Um dos trunfos do filme é quando os personagens falam sobre como aqueles episódios marcaram suas vidas pessoais. A lembrança que Guarany guarda de Dora no dia em que ela se despediu dele para sempre, antes de se suicidar, são comoventes. Mas o ponto alto é o discurso emocionado do educador, jornalista e cineasta Luizão, quando lembra que sua dedicação integral à luta contra a ditadura fez com que perdesse o convívio com a família.
A dor da tortura emocional e física, a ansiedade pela liberdade, o medo, a emoção de chegar como "estrelas" no Chile de Salvador Allende, em 1971. As lembranças dos personagens conduzem o espectador a um universo íntimo que geralmente fica de fora dos livros de história.

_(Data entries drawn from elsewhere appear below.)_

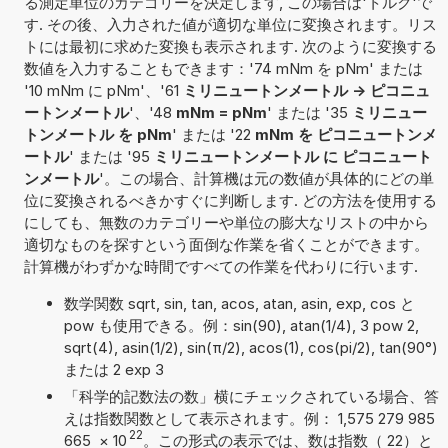
る測定単位のカテゴリーを決定します, この場合は'トルク'で
す. その後、入力された値が適切な単位に変換されます。リス
トには最初に求めた変換も表示されます. 次のように変換する
数値を入力することもできます：'74 mNm を pNm' または
'10 mNm に pNm'、'61
ミリニュートンメートル -> ピコニュ
ートンメートル
'、'48
mNm = pNm
' または '35
ミリニュー
トンメートル を pNm
' または '22
mNm を ピコニュートンメ
ートル
' または '95
ミリニュートンメートル に ピコニュート
ンメートル
'。この場合、計算機は元の数値が具体的にどの単
位に変換されるべきかすぐに判断します. どの方法を使用する
にしても、無数のカテゴリーや単位の膨大なリストの中から
適切なものを探すという面倒な作業を省くことができます。
計算機がわずかな時間ですべての作業を代わりに行います.
数学関数 sqrt, sin, tan, acos, atan, asin, exp, cos と
pow も使用できる。例：sin(90), atan(1/4), 3 pow 2,
sqrt(4), asin(1/2), sin(π/2), acos(1), cos(pi/2), tan(90°)
または 2 exp 3
「科学的記数法の数」横にチェックされている場合、答
えは指数関数として表示されます。例： 1,575 279 985
22
665
×
10
。この形式の表示では、数は指数（ 22）と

Por mais que possa ser considerado mais um filme sobre a ditadura militar brasileira, "70" reforça que não se pode esquecer aqueles tempos de horror. Ao lembrar do amigo Tito, frei Oswaldo sentenciou: "Existe centro acadêmico Tito de Alencar, escola Tito de Alencar, creche Frei Tito de Alencar. Existe até Escola de Dança Frei Tito de Alencar. É só você entrar na internet e ver como o nome dele é lembrado. Eu estou aqui falando dele. E os torturadores? Estão jogados no lixo da história".